Released in August 2024, Woodland is the duo’s first album of original material released under both names, following All the Good Times (Are Past & Gone), a collection of covers and classic traditional tunes released in 2020. After all the work done to restore the studio, the name was a natural fit. During the 2020 renovations, the studio was restored to its original 1960s floorplan and styling. Welch and Rawlings are constantly writing, but felt a record coming on while the world slowed down during the pandemic shutdown. Despite the change of pace and setting, the physical world isn’t where their inspiration comes from. That starts in a different place, internal but no less real.
“I sometimes think of it as that we go deep into this kind of internal landscape that very often looks like Tennessee,” Welch says. “There’s mules, there’s whiskey, there’s dirt, there’s the devil, you know — there’s redemption. I think we were just ready to move on to the new songs. And again, there was this feeling of, ‘We may not always have this opportunity.’ So I think we felt like we had to seize it. We had rebuilt the studio, we were alive and well, and we could make another record, so we thought we’d bloody well better.”
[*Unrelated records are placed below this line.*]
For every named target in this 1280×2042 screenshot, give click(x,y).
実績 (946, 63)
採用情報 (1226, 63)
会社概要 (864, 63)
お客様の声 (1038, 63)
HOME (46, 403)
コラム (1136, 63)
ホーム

By all measures available, it’s a good thing they did. Woodland is classic Welch-Rawlings fare, full of the heart and harmonies the duo is known for with a minimal acoustic-instrument-driven sound that’s somehow timeless and completely refreshing. All the Good Times won Best Folk Album at the Grammys in 2021, and Woodland followed suit this year, making the duo the first to win the award more than once. The LP keeps making an impact with listeners, and Welch and Rawlings are up for two awards — Album of the Year and Duo/Group of the Year, a third of the member-voted categories — at this year’s Americana Honors and Awards, happening Sept. 10 at the Ryman. Welch says she and Rawlings find themselves in good company on the slate of nominees, and while they don’t expect to win in either category, they’re glad to be off the road and able to attend the ceremony this year. Most of all, they are grateful that after all this time, people are still listening.
“David and I have just been so overwhelmingly thankful that people have heard the record and like the record. I guess I’m surprised and heartened that we just keep going around. We’ve been touring the record for a year, and I’m really glad that it’s still sitting really well with people. I keep hearing from folks that it’s meaningful to them and they like spinning it. So that’s all you can ask for.”